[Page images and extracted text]
-- Opening Marker --

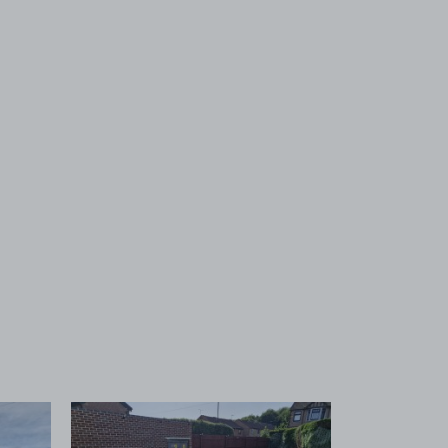
 1
View image 2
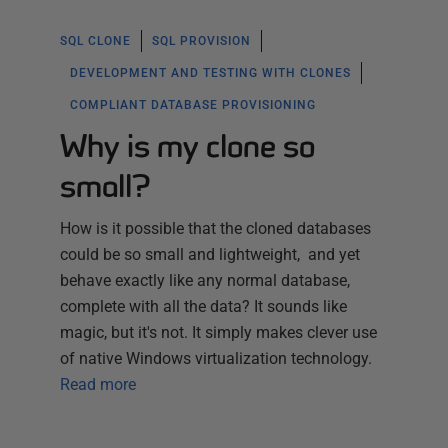
SQL CLONE
SQL PROVISION
DEVELOPMENT AND TESTING WITH CLONES
COMPLIANT DATABASE PROVISIONING
Why is my clone so
small?
How is it possible that the cloned databases
could be so small and lightweight, and yet
behave exactly like any normal database,
complete with all the data? It sounds like
magic, but it's not. It simply makes clever use
of native Windows virtualization technology.
Read more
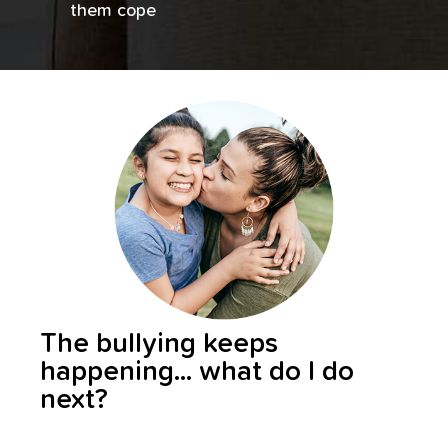
them cope
The bullying keeps
happening... what do I do
next?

-- Closing Marker --

What you will do: Images are to be excluded, and each record above written out word for word.

Exercise answer:
 1
View image 2
SQL CLONE
SQL PROVISION
DEVELOPMENT AND TESTING WITH CLONES
COMPLIANT DATABASE PROVISIONING
Why is my clone so
small?
How is it possible that the cloned databases
could be so small and lightweight, and yet
behave exactly like any normal database,
complete with all the data? It sounds like
magic, but it's not. It simply makes clever use
of native Windows virtualization technology.
Read more
them cope
The bullying keeps
happening... what do I do
next?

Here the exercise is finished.